Ces quelques principes d’analyse de classe, principes dénués d’originalité, mais qu’il est toujours bon de rappeler, nous permettent d’appréhender le phénomène djihadiste ou le développement du salafisme en Europe, de façon dialectique et en évitant les simplifications erronées. Dire, par exemple, que la jeunesse embrigadée dans le salafisme l’est par révolte contre l’état des choses, qu’à ce titre l’aspect religieux de cette révolte est secondaire, voire excusable, est le plus sûr moyen de se cacher le danger, puisque les religions, on l’a vu, n’ont aucune visée révolutionnaire et même, quand elles sont militantes, militent au contraire pour la réaction : de fait, nul n’a connaissance que l’islam politique ait la moindre sympathie pour la république et encore moins pour la république sociale. C’est à peu près comme si l’on disait que le Front National devient plus démocratique parce qu’il fait depuis plusieurs années un score considérable dans les milieux populaires.
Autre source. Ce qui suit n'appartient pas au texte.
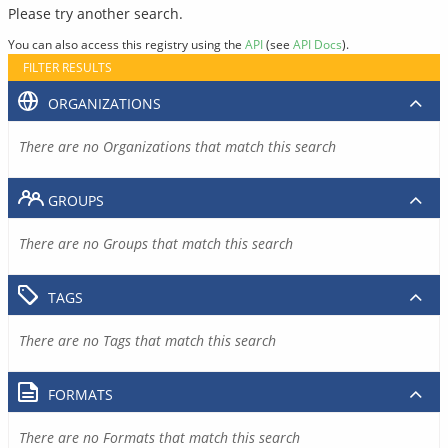
Please try another search.
You can also access this registry using the
API
(see
API Docs
).
FILTER RESULTS
ORGANIZATIONS
There are no Organizations that match this search
GROUPS
There are no Groups that match this search
TAGS
There are no Tags that match this search
FORMATS
There are no Formats that match this search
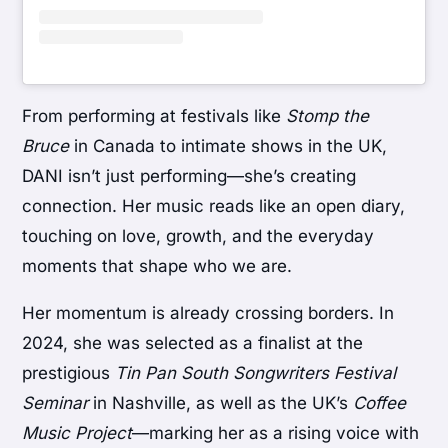
From performing at festivals like
Stomp the
Bruce
in Canada to intimate shows in the UK,
DANI isn’t just performing—she’s creating
connection. Her music reads like an open diary,
touching on love, growth, and the everyday
moments that shape who we are.
Her momentum is already crossing borders. In
2024, she was selected as a finalist at the
prestigious
Tin Pan South Songwriters Festival
Seminar
in Nashville, as well as the UK’s
Coffee
Music Project
—marking her as a rising voice with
Dans un autre sens, traiter le développement de l’islam politique sur un plan seulement idéologique, ne voir dans le djihadisme qu’une mode sectaire lancée par une conjuration de groupes étrangers, se lancer dans des débats théoriques pour savoir si la violence islamique prouve le caractère intrinsèquement violent de l’islam, voire l’opposer sur ce point aux autres religions (faux problème puisque, on l’a vu, toutes les religions sont violentes en puissance ou en acte, à des degrés divers), c’est faire fi du terreau social sur lequel s’est construit son succès.
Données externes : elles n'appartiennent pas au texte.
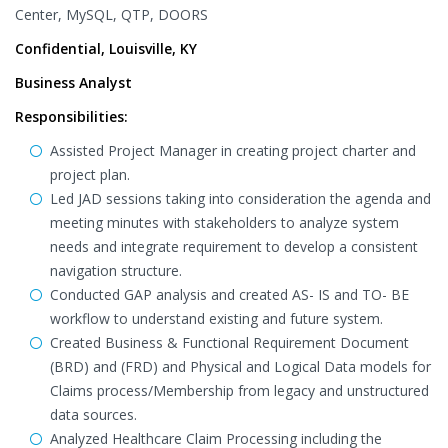
Center, MySQL, QTP, DOORS
Confidential, Louisville, KY
Business Analyst
Responsibilities:
Assisted Project Manager in creating project charter and
project plan.
Led JAD sessions taking into consideration the agenda and
meeting minutes with stakeholders to analyze system
needs and integrate requirement to develop a consistent
navigation structure.
Conducted GAP analysis and created AS- IS and TO- BE
workflow to understand existing and future system.
Created Business & Functional Requirement Document
(BRD) and (FRD) and Physical and Logical Data models for
Claims process/Membership from legacy and unstructured
data sources.
Analyzed Healthcare Claim Processing including the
De ce point de vue, le débat entre Gilles Kepel3 et Olivier Roy4 pourrait bien se réduire à un faux débat et les deux chercheurs être simultanément dans le vrai : dans son livre Terreur sur l’Hexagone, Gilles Kepel, tout en analysant les diverses étapes du développement international du salafisme et du djihadisme, et donc en se situant au niveau politique, ne manque jamais, quand il retrace le parcours de djihadistes notoires, de relever les données sociales qui les ont menés là : père absent (où l’on retrouve les problèmes de la condition féminine), parcours scolaire catastrophique (où l’on retrouve les problèmes de l’école libérale, qui non seulement ne combat pas l’échec scolaire, mais le multiplie), chômage, délinquance et trafics divers5, prison… Son analyse n’est aucunement incompatible avec celle d’Olivier Roy qui met au premier plan ces facteurs sociaux. Dans un précédent article6, nous avions montré comment le libéralisme, en désespérant la jeunesse, fournissait un terreau tout trouvé pour l’islamisme. Radicalisation de l’islamisme et radicalisation des individus se rencontrent et se confortent.

Le paradoxe, dira-t-on, est qu’à ces individus révoltés l’islamisme n’offre aucune perspective d’émancipation, au contraire. Sans revenir sur son caractère totalitaire, on n’oubliera pas que son développement a pour origine la conjonction entre la stratégie antisoviétique des États-Unis en Afghanistan et les orientations réactionnaires de la monarchie saoudienne, le tout entrelacé avec les intérêts pétroliers : rien de libérateur là-dedans. Mais c’est toute l’habileté de l’idéologie que de s’appuyer, pour défendre l’ordre établi, sur l’adhésion enthousiaste de ceux qui sont le plus opprimés. C’est par le même processus que les propagandes bellicistes (pensons à 1914) ont pu envoyer à la guerre, la fleur au fusil, ceux qui avaient le plus intérêt à ce que la guerre n’ait pas lieu.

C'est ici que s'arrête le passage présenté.